### Page-level text extractions
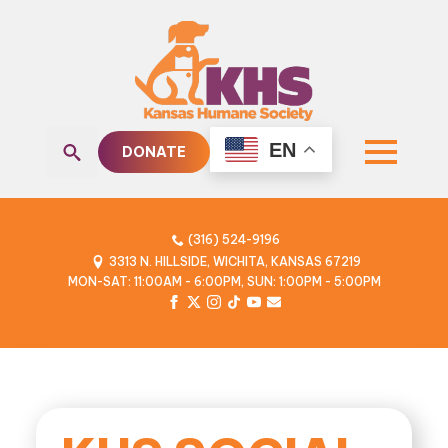
EN
DONATE
Search
for:
(316) 524-9196
3313 N. HILLSIDE, WICHITA, KANSAS 67219
MON-SAT: 11:00AM - 6:00PM, SUN: 1:00PM - 5:00PM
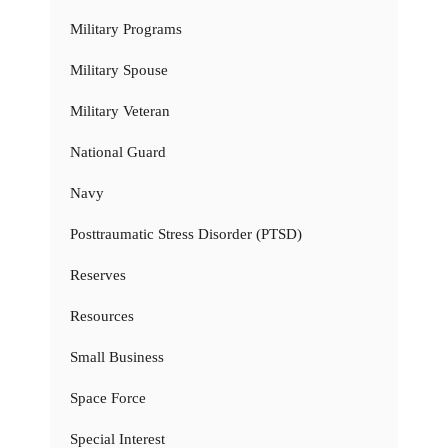
Military Programs
Military Spouse
Military Veteran
National Guard
Navy
Posttraumatic Stress Disorder (PTSD)
Reserves
Resources
Small Business
Space Force
Special Interest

### Brief
The answer must be every line of the entries that includes the word "Military".

### Task response
Military Programs
Military Spouse
Military Veteran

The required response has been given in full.